- _Work instructions_
Return the lines below exactly, from the first line to the line that contains "invitation to rediscover". Leave out pictures.

Stored data entries:
━━━━━━━━━━━━━━━━━━━━━━━━━━━━━━

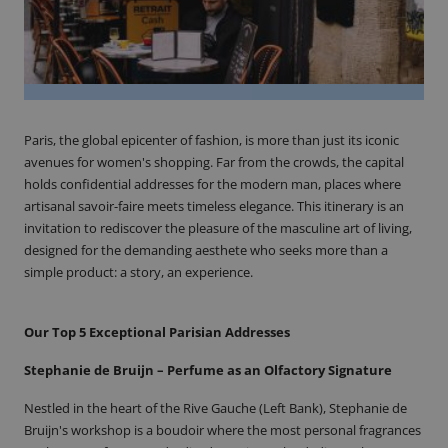
Paris, the global epicenter of fashion, is more than just its iconic
avenues for women's shopping. Far from the crowds, the capital
holds confidential addresses for the modern man, places where
artisanal savoir-faire meets timeless elegance. This itinerary is an
invitation to rediscover the pleasure of the masculine art of living,
designed for the demanding aesthete who seeks more than a
simple product: a story, an experience.
Our Top 5 Exceptional Parisian Addresses
Stephanie de Bruijn – Perfume as an Olfactory Signature
Nestled in the heart of the Rive Gauche (Left Bank), Stephanie de
Bruijn's workshop is a boudoir where the most personal fragrances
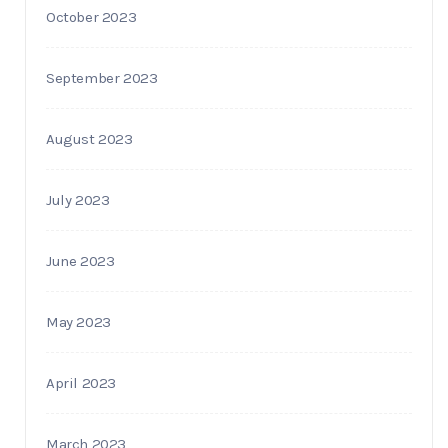
October 2023
September 2023
August 2023
July 2023
June 2023
May 2023
April 2023
March 2023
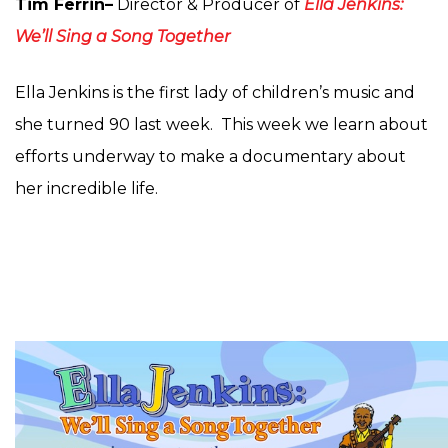
Tim Ferrin
–
Director & Producer of
Ella Jenkins:
We’ll Sing a Song Together
Ella Jenkins is the first lady of children’s music and
she turned 90 last week. This week we learn about
efforts underway to make a documentary about
her incredible life.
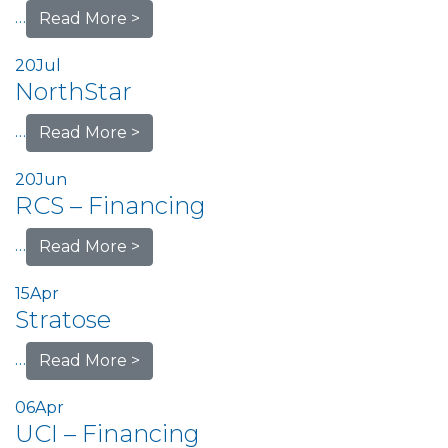
…
Read More >
20
Jul
NorthStar
…
Read More >
20
Jun
RCS – Financing
…
Read More >
15
Apr
Stratose
…
Read More >
06
Apr
UCI – Financing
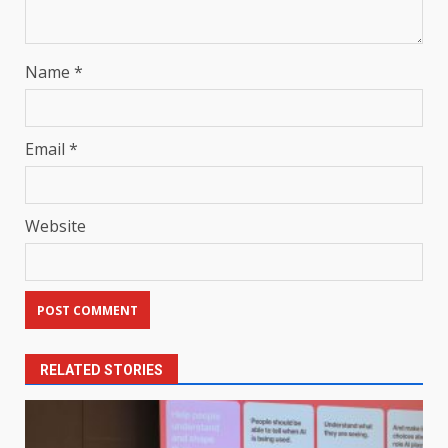
Name
*
Email
*
Website
RELATED STORIES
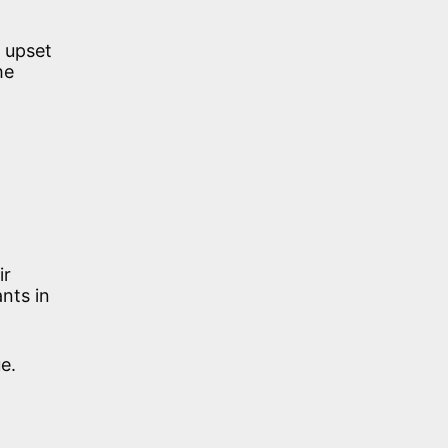
 upset
he
ir
ants in
e.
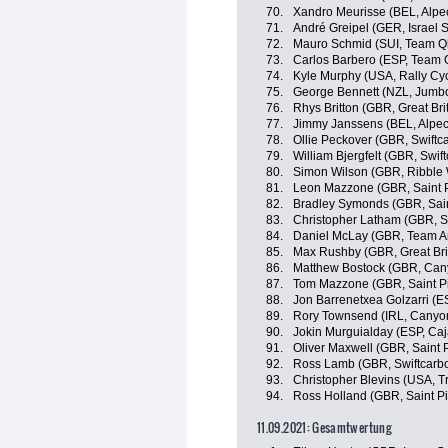
70.
Xandro Meurisse (BEL, Alpe
71.
André Greipel (GER, Israel S
72.
Mauro Schmid (SUI, Team Q
73.
Carlos Barbero (ESP, Team
74.
Kyle Murphy (USA, Rally Cyc
75.
George Bennett (NZL, Jumb
76.
Rhys Britton (GBR, Great Bri
77.
Jimmy Janssens (BEL, Alpec
78.
Ollie Peckover (GBR, Swiftc
79.
William Bjergfelt (GBR, Swif
80.
Simon Wilson (GBR, Ribble W
81.
Leon Mazzone (GBR, Saint P
82.
Bradley Symonds (GBR, Sain
83.
Christopher Latham (GBR, Sw
84.
Daniel McLay (GBR, Team A
85.
Max Rushby (GBR, Great Bri
86.
Matthew Bostock (GBR, Ca
87.
Tom Mazzone (GBR, Saint P
88.
Jon Barrenetxea Golzarri (
89.
Rory Townsend (IRL, Cany
90.
Jokin Murguialday (ESP, Ca
91.
Oliver Maxwell (GBR, Saint 
92.
Ross Lamb (GBR, Swiftcarbo
93.
Christopher Blevins (USA, Tr
94.
Ross Holland (GBR, Saint Pi
11.09.2021: Gesamtwertung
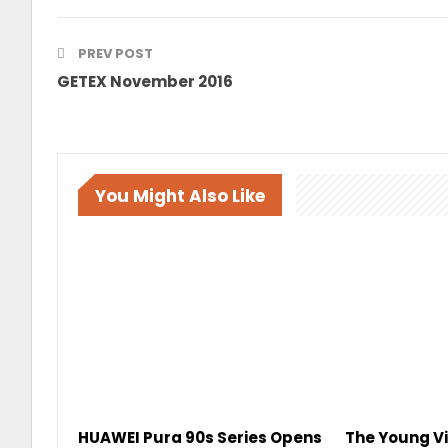
PREV POST
GETEX November 2016
You Might Also Like
HUAWEI Pura 90s Series Opens
The Young Vi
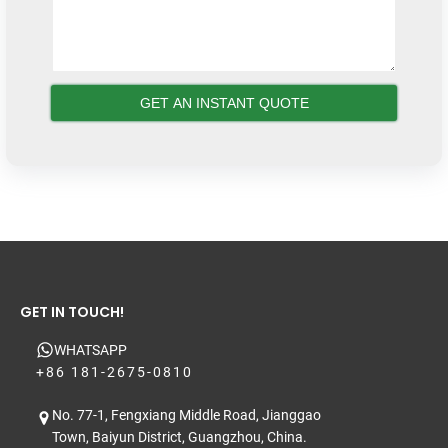
GET IN TOUCH!
WHATSAPP
+86 181-2675-0810
No. 77-1, Fengxiang Middle Road, Jianggao
Town, Baiyun District, Guangzhou, China.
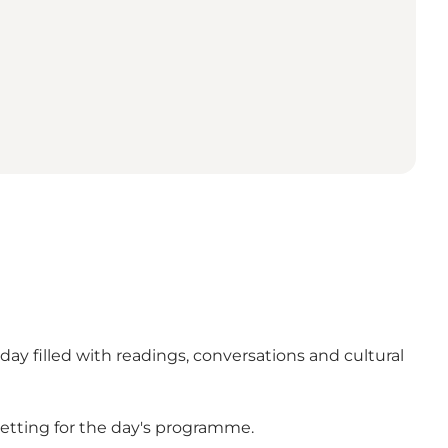
ay filled with readings, conversations and cultural
etting for the day's programme.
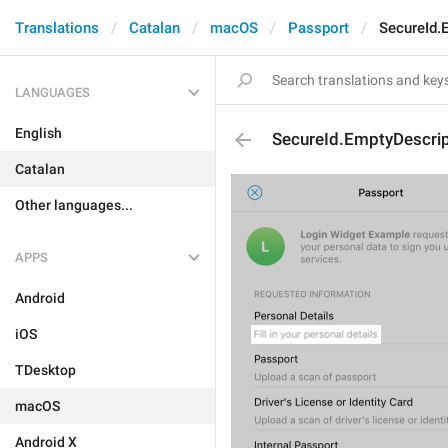
Translations
Catalan
macOS
Passport
SecureId.
LANGUAGES
English
SecureId.EmptyDescrip
Catalan
Other languages...
APPS
Android
iOS
TDesktop
macOS
Android X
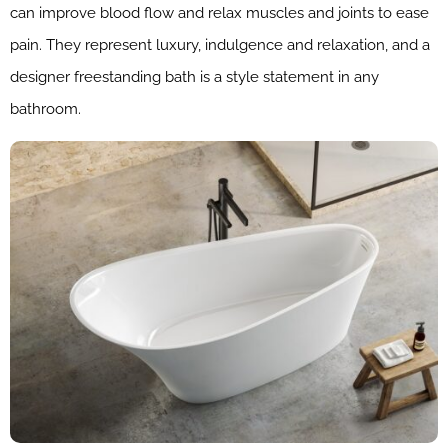
can improve blood flow and relax muscles and joints to ease
pain. They represent luxury, indulgence and relaxation, and a
designer freestanding bath is a style statement in any
bathroom.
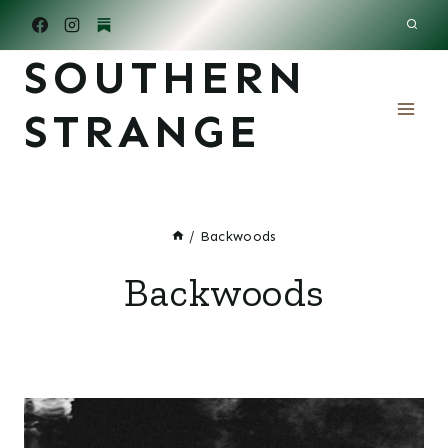
Skip
to
SOUTHERN
content
STRANGE
/
Backwoods
Backwoods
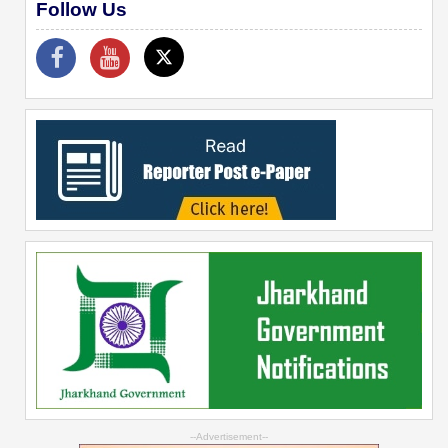
Follow Us
--Advertisement--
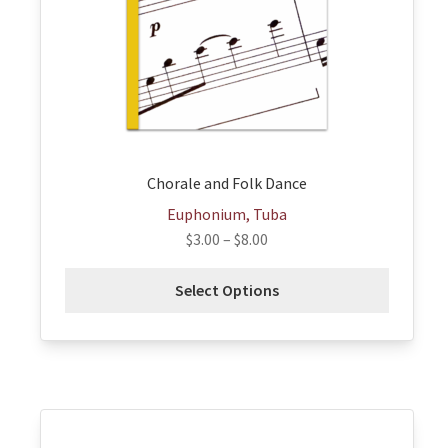
may
be
chosen
on
the
product
page
Chorale and Folk Dance
Euphonium, Tuba
$
3.00
–
$
8.00
Select Options
This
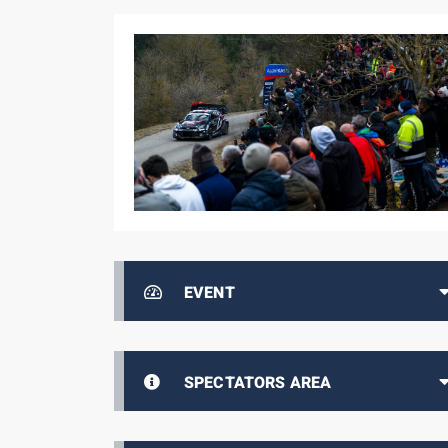
EVENT
SPECTATORS AREA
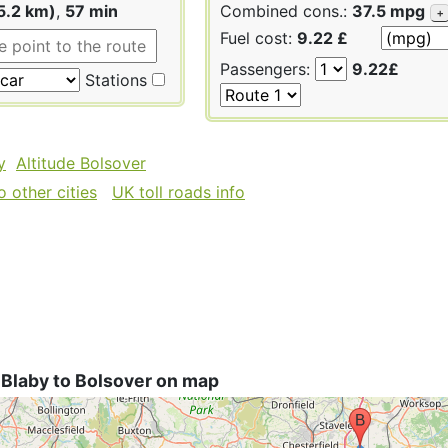
5.2 km)
,
57 min
Combined cons.:
37.5 mpg
+
Fuel cost:
9.22 £
Passengers:
9.22£
Stations
y
Altitude Bolsover
 other cities
UK toll roads info
 Blaby to Bolsover on map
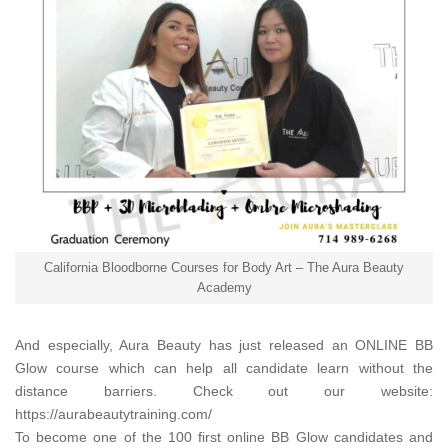
California Bloodborne Courses for Body Art – The Aura Beauty
Academy
And especially,
Aura Beauty
has just released an ONLINE BB
Glow course which can help all candidate learn without the
distance barriers. Check out our website:
https://aurabeautytraining.com/
To become one of the 100 first online BB Glow candidates and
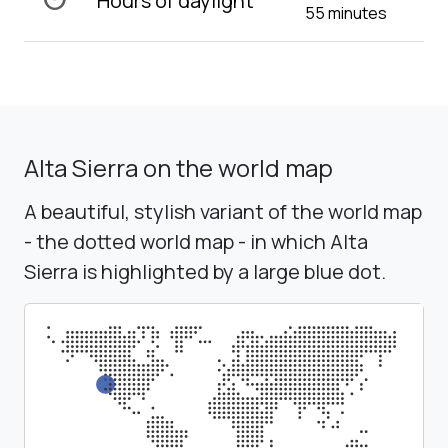
Hours of daylight
55 minutes
Alta Sierra on the world map
A beautiful, stylish variant of the world map
- the dotted world map - in which Alta
Sierra is highlighted by a large blue dot.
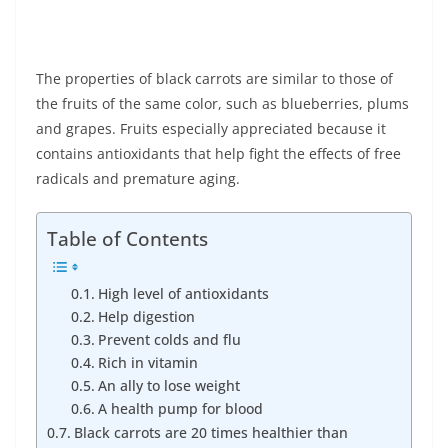
The properties of black carrots are similar to those of
the fruits of the same color, such as blueberries, plums
and grapes. Fruits especially appreciated because it
contains antioxidants that help fight the effects of free
radicals and premature aging.
Table of Contents
High level of antioxidants
Help digestion
Prevent colds and flu
Rich in vitamin
An ally to lose weight
A health pump for blood
Black carrots are 20 times healthier than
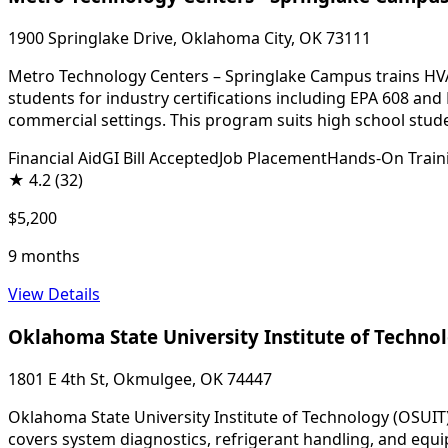
1900 Springlake Drive, Oklahoma City, OK 73111
Metro Technology Centers – Springlake Campus trains HVA
students for industry certifications including EPA 608 and
commercial settings. This program suits high school stude
Financial Aid
GI Bill Accepted
Job Placement
Hands-On Train
★
4.2
(32)
$5,200
9 months
View Details
Oklahoma State University Institute of Techno
1801 E 4th St, Okmulgee, OK 74447
Oklahoma State University Institute of Technology (OSUIT)
covers system diagnostics, refrigerant handling, and equi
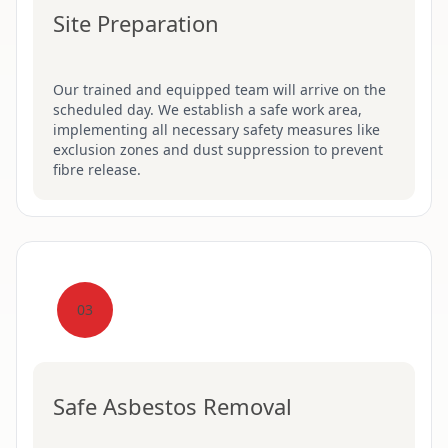
Site Preparation
Our trained and equipped team will arrive on the
scheduled day. We establish a safe work area,
implementing all necessary safety measures like
exclusion zones and dust suppression to prevent
fibre release.
03
Safe Asbestos Removal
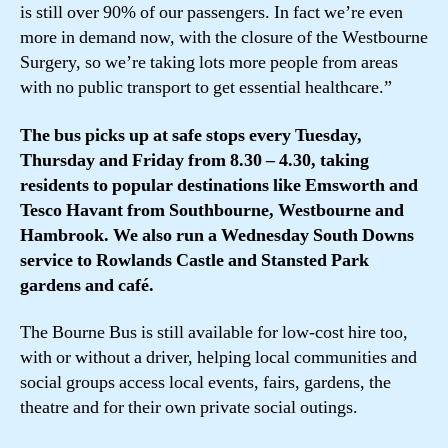
is still over 90% of our passengers. In fact we’re even
more in demand now, with the closure of the Westbourne
Surgery, so we’re taking lots more people from areas
with no public transport to get essential healthcare.”
The bus picks up at safe stops every Tuesday,
Thursday and Friday from 8.30 – 4.30, taking
residents to popular destinations like Emsworth and
Tesco Havant from Southbourne, Westbourne and
Hambrook. We also run a Wednesday South Downs
service to Rowlands Castle and Stansted Park
gardens and café.
The Bourne Bus is still available for low-cost hire too,
with or without a driver, helping local communities and
social groups access local events, fairs, gardens, the
theatre and for their own private social outings.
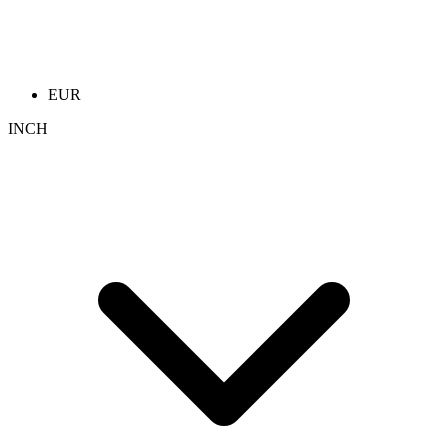
EUR
INCH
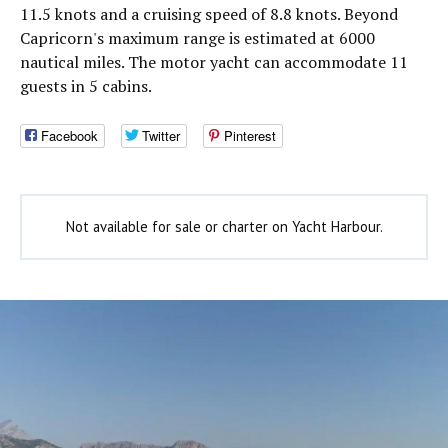
11.5 knots and a cruising speed of 8.8 knots. Beyond
Capricorn's maximum range is estimated at 6000
nautical miles. The motor yacht can accommodate 11
guests in 5 cabins.
Facebook
Twitter
Pinterest
Not available for sale or charter on Yacht Harbour.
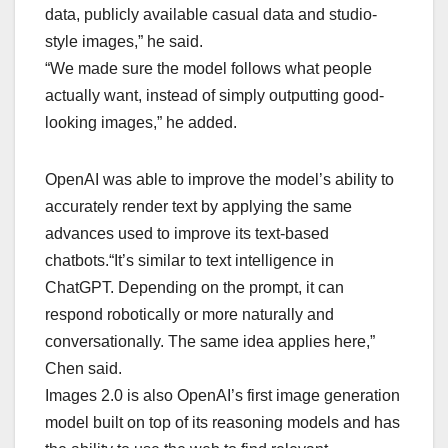
data, publicly available casual data and studio-
style images,” he said.
“We made sure the model follows what people
actually want, instead of simply outputting good-
looking images,” he added.
OpenAI was able to improve the model’s ability to
accurately render text by applying the same
advances used to improve its text-based
chatbots.“It’s similar to text intelligence in
ChatGPT. Depending on the prompt, it can
respond robotically or more naturally and
conversationally. The same idea applies here,”
Chen said.
Images 2.0 is also OpenAI’s first image generation
model built on top of its reasoning models and has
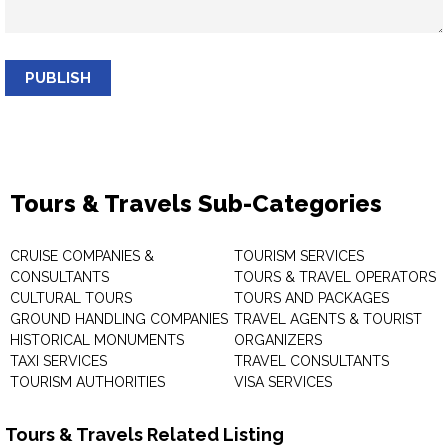
PUBLISH
Tours & Travels Sub-Categories
CRUISE COMPANIES &
TOURISM SERVICES
CONSULTANTS
TOURS & TRAVEL OPERATORS
CULTURAL TOURS
TOURS AND PACKAGES
GROUND HANDLING COMPANIES
TRAVEL AGENTS & TOURIST
HISTORICAL MONUMENTS
ORGANIZERS
TAXI SERVICES
TRAVEL CONSULTANTS
TOURISM AUTHORITIES
VISA SERVICES
Tours & Travels Related Listing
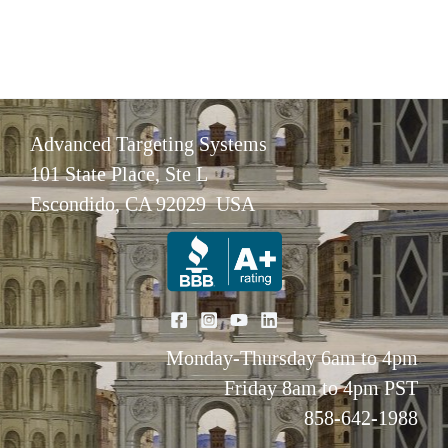
Advanced Targeting Systems
101 State Place, Ste L
Escondido, CA 92029 USA
Monday-Thursday 6am to 4pm
Friday 8am to 4pm PST
858-642-1988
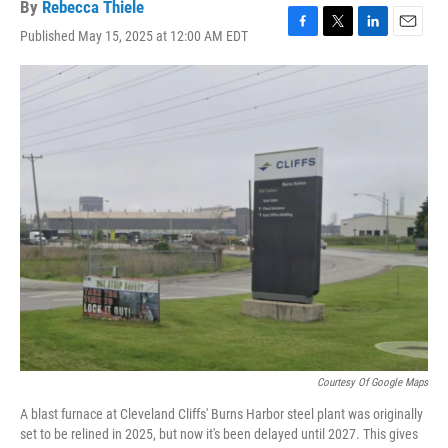
By
Rebecca Thiele
Published May 15, 2025 at 12:00 AM EDT
F
T
L
E
a
w
i
m
c
i
n
a
e
t
k
i
b
t
e
l
o
e
d
o
r
I
k
n
Courtesy Of Google Maps
A blast furnace at Cleveland Cliffs' Burns Harbor steel plant was originally
set to be relined in 2025, but now it's been delayed until 2027. This gives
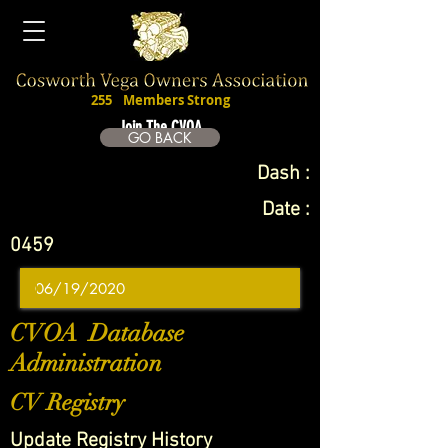
255
Members Strong
Join The CVOA
GO BACK
Dash :
Date :
0459
CVOA Database
Administration
CV Registry
Update Registry History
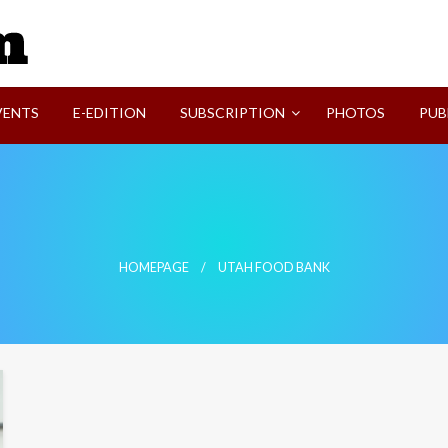
SVI-NEWS
VENTS
E-EDITION
SUBSCRIPTION
PHOTOS
PUB
HOMEPAGE
UTAH FOOD BANK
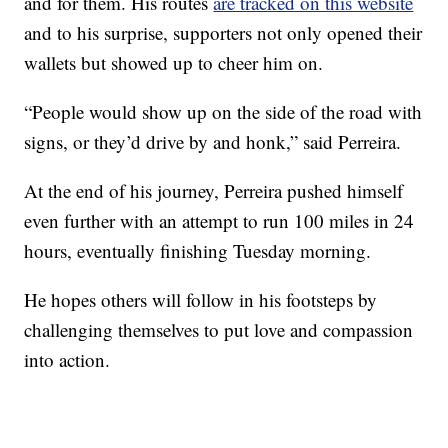
and for them. His routes
are tracked on this website
and to his surprise, supporters not only opened their
wallets but showed up to cheer him on.
“People would show up on the side of the road with
signs, or they’d drive by and honk,” said Perreira.
At the end of his journey, Perreira pushed himself
even further with an attempt to run 100 miles in 24
hours, eventually finishing Tuesday morning.
He hopes others will follow in his footsteps by
challenging themselves to put love and compassion
into action.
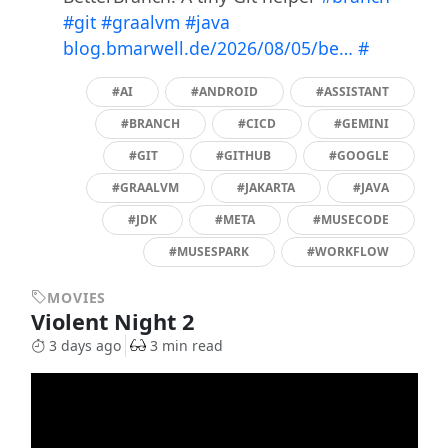
#git
#graalvm
#java
blog.bmarwell.de/2026/08/05/be…
#
#AI
#ANDROID
#ASSISTANT
#BRANCH
#CICD
#GEMINI
#GIT
#GITHUB
#GOOGLE
#GRAALVM
#JAKARTA
#JAVA
#JDK
#META
#MUSECODE
#MUSESPARK
#WORKFLOW
MOVIES
Violent Night 2
3 days ago
3 min read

━━━━━━━━━━━━━━━━━━━━━━━━━━━━━━

- _Completed task_
Paris, the global epicenter of fashion, is more than just its iconic
avenues for women's shopping. Far from the crowds, the capital
holds confidential addresses for the modern man, places where
artisanal savoir-faire meets timeless elegance. This itinerary is an
invitation to rediscover the pleasure of the masculine art of living,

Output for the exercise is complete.